• Entries shown
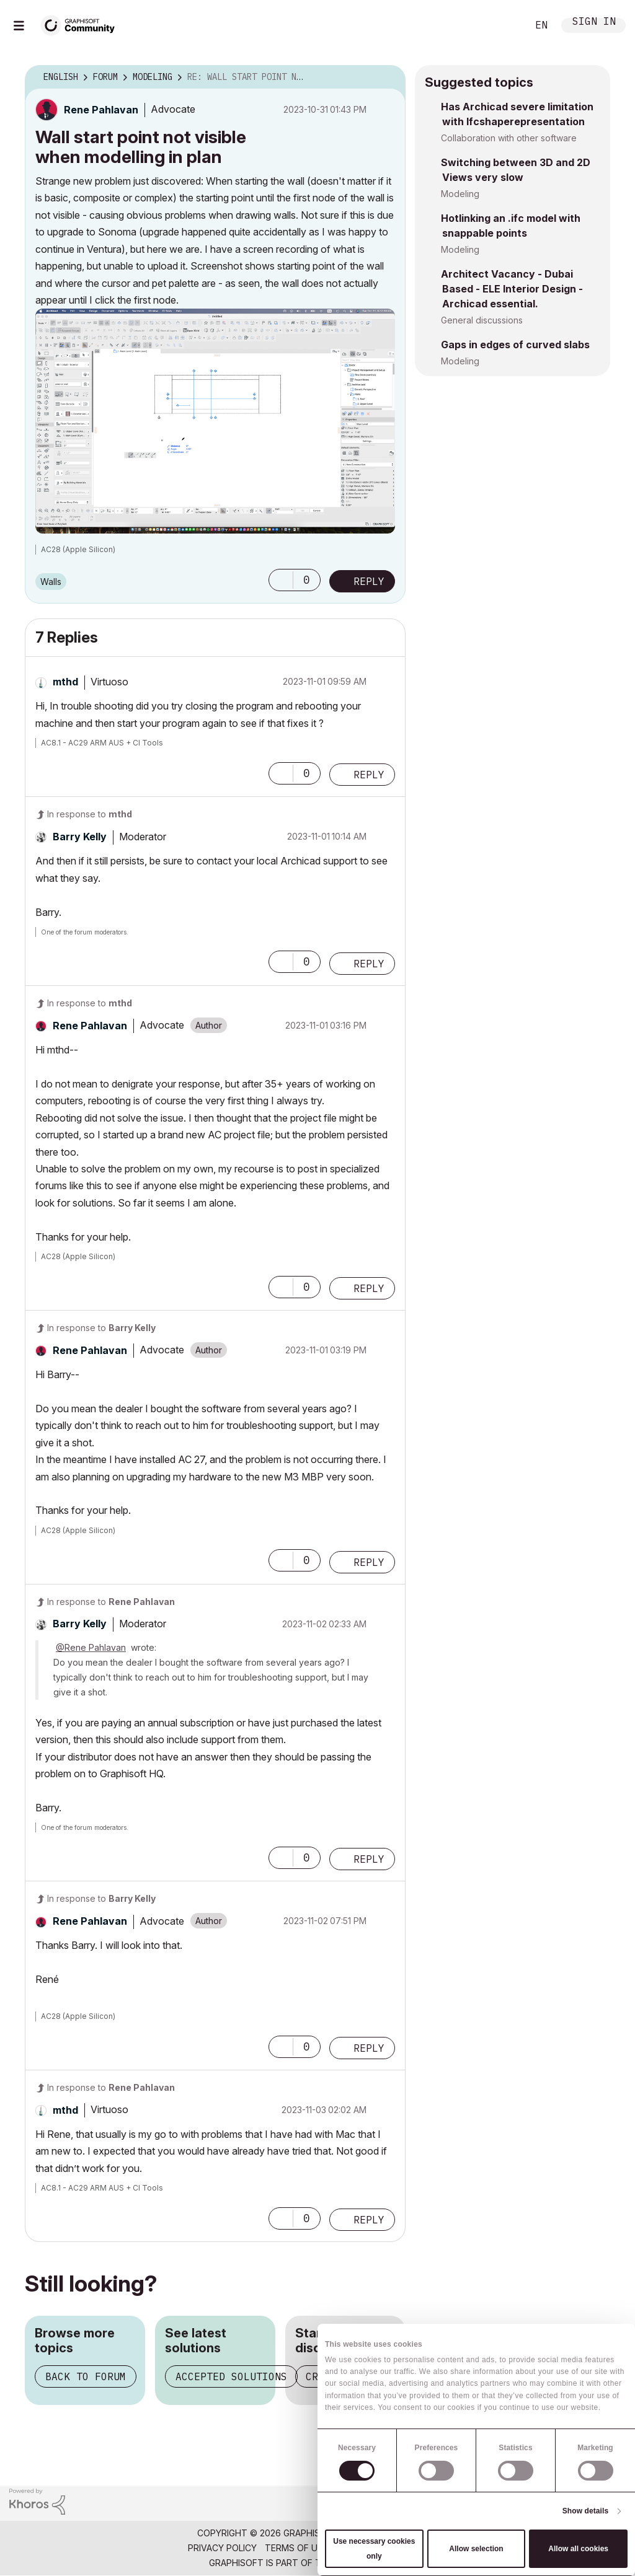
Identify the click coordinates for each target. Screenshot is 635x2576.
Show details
* * *
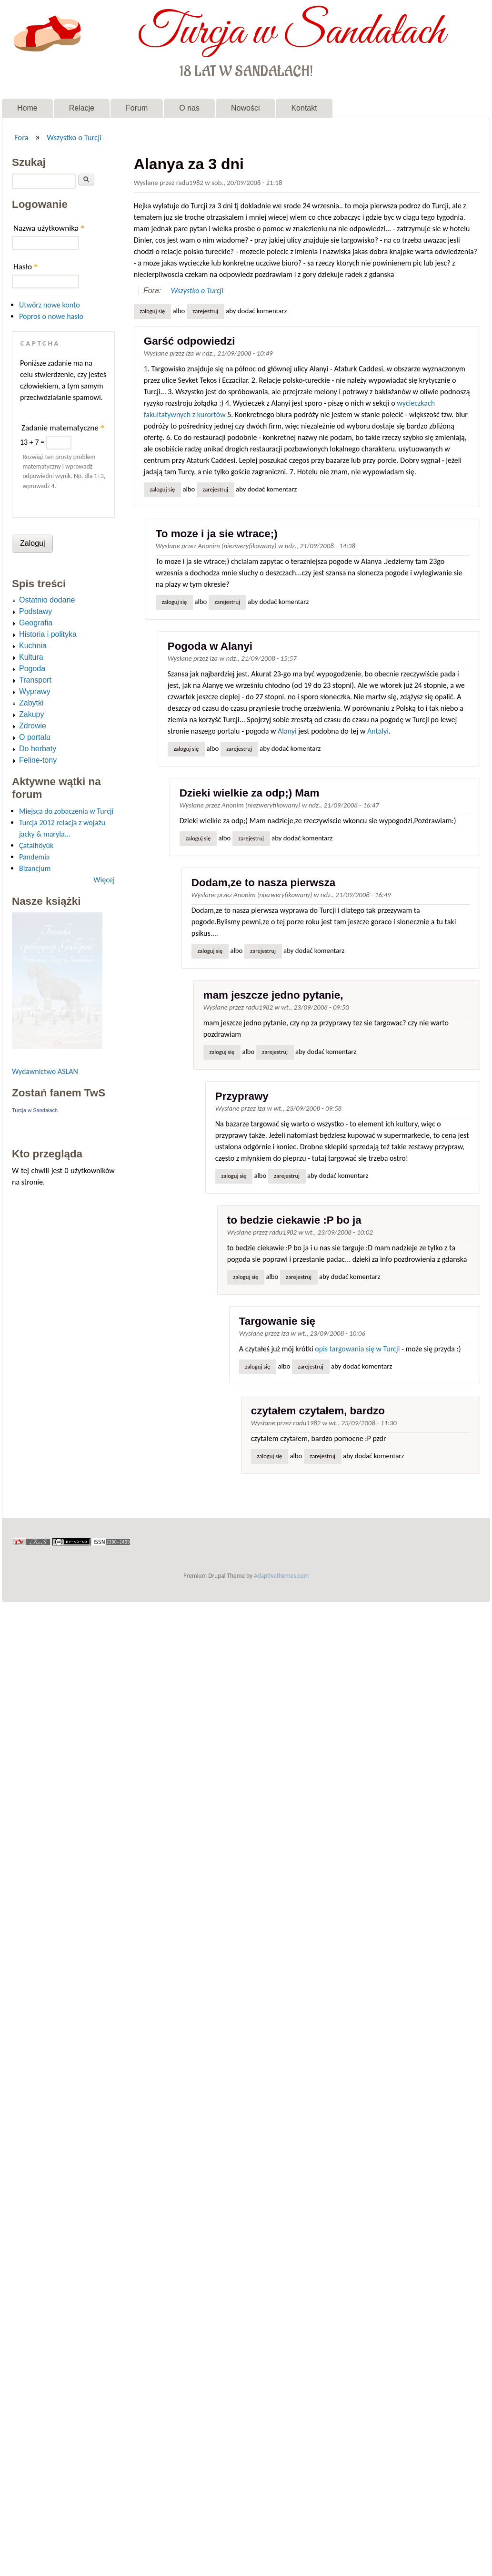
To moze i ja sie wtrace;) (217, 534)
==
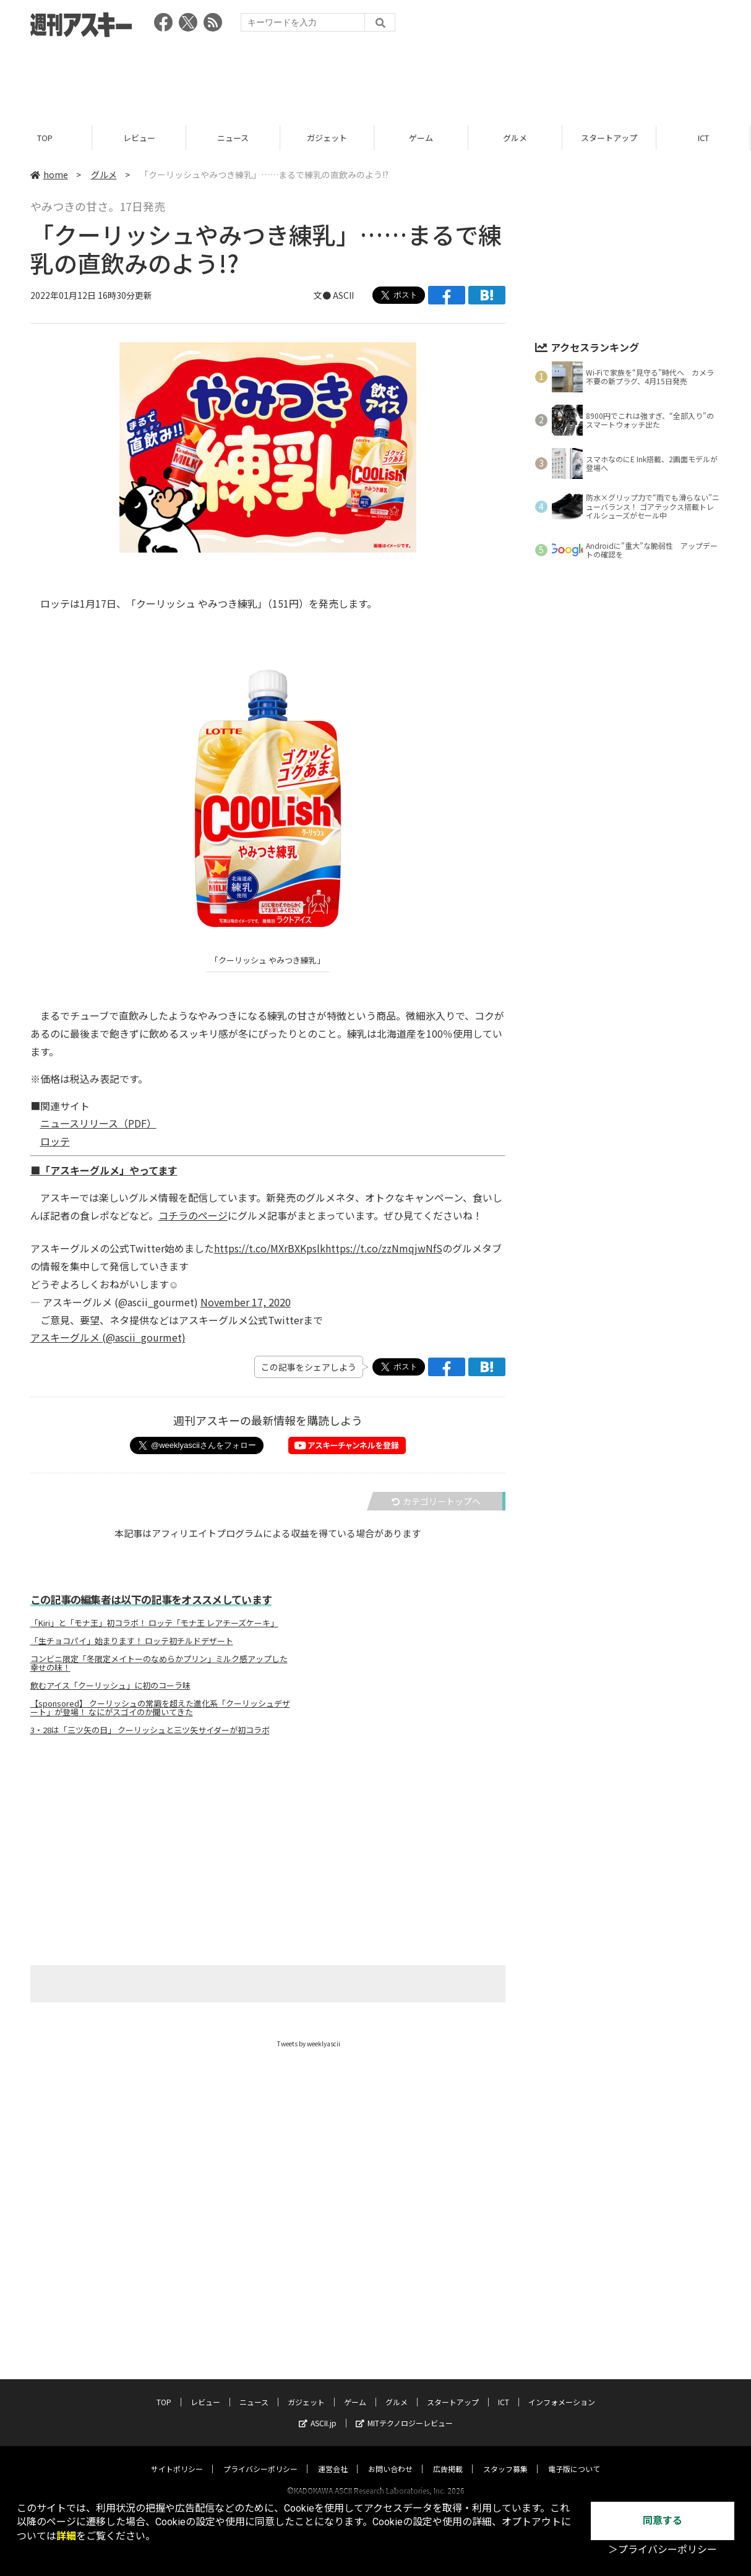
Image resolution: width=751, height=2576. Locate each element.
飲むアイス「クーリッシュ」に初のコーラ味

• What is required
Nothing should appear in the answer except the lines above from the line with "Identify the click" through the line with "Show details", both included, written out exactly.

• Exercise result
Identify the click coordinates for each target. Screenshot is 635x2576.
Show details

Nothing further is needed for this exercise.